I remember the Malagasy having a signature “fragrance”, men and women alike. It soaked through the currency as well because of the heat and the sweat. Everybody just wadded up their money and held it or stuck it wherever.
When I got to Borneo four years later, sure enough, there was that fragrance again.
Diego, at the northern tip, was a crumbling Arab-Latin port town of white walls and dark eyes, populated by Ankaraña Malagasy, Sakalava Malagasy, Comorian “Moon Islanders” speaking Sea Swahili, and many other tribes including Arabs and South Asians. People were open and the ladies were gorgeous.
Diego was isolated from the rest of the country by rugged terrain and bad roads. The long overland route to the Merina heartland was impassable during the rainy half of the year. This helped keep Diego cosmopolitan. One time, in the streets, I thought I heard my guide yell “¡Qué ahora!” to somebody that was riding by. I asked and he said yeah, that’s what he said. Apparently there used to be a lot of Spanish sailors around town and the townsfolk had picked up some of that lingo.
Ain’t no place like a tropical seaport left to its own devices.
The guide took me to a cave where many Ankaraña fighters had been buried back in the day after falling in combat against the invading Merina. Droves of bats lived inside. Merina were forbidden from entering. Taiwanese were kosher.
This was after the Anglos sacked Baghdad. I’d started telling people I came from Taiwan, except I’d say it in straight Hoklo, like “Die wan?” … after the Ankaraña guide told me the English word “Taiwan” sounded like eat shit in Malagasy.

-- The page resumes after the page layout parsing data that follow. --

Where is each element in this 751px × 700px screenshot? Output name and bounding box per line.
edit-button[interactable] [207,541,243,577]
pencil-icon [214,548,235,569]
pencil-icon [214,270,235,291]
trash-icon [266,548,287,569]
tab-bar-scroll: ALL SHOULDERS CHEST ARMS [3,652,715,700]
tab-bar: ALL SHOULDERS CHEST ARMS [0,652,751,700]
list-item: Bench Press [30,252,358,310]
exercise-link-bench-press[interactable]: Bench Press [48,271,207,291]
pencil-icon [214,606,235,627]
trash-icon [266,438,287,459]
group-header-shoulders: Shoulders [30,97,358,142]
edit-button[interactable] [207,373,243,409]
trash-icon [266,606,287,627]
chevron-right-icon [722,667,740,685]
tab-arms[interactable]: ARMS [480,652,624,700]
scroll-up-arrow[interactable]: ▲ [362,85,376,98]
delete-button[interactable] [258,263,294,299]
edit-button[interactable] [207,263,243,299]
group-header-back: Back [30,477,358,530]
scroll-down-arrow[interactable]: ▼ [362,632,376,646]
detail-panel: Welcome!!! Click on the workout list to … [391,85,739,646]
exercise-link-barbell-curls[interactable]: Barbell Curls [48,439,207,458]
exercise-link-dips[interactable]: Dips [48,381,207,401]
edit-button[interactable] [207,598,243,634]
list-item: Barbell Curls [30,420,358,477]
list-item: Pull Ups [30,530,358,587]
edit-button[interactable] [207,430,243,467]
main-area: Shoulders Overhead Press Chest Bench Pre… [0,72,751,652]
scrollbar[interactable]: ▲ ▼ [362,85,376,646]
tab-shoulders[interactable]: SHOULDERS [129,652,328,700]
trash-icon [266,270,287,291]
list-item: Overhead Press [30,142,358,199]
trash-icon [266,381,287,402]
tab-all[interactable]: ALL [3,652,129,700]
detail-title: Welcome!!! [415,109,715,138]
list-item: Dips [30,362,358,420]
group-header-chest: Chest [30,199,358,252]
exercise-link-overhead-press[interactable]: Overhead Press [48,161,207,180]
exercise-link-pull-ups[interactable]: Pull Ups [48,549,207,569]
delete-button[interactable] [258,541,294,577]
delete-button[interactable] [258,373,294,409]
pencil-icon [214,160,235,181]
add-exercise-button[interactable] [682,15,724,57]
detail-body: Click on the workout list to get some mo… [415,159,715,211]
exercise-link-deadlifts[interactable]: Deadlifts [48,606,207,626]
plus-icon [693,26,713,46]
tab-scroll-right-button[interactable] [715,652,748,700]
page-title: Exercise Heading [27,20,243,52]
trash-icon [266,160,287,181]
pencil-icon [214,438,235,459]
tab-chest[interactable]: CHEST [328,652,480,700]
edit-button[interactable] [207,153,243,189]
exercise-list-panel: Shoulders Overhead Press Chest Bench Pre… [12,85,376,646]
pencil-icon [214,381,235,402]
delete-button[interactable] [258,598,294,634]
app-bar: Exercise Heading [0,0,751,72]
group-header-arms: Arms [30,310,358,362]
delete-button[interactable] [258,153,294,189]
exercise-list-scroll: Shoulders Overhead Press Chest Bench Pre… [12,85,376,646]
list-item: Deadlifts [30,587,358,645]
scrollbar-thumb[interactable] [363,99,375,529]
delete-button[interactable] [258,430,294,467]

Later, in the gemstone towns, people would greet me in some other language. “They are talking to you in Thai,” a friend said. This was because all the jaune brothers around there were Thai gemstone men.
I went to Mada to see something different. I saw, heard and felt so much that I didn’t know what to do. I had to tell the stories and write them down or else I was gonna explode. Later on, some of my Mada experience made it into Atlantis Loved Kilimanjaro which was, of course, a work of fiction.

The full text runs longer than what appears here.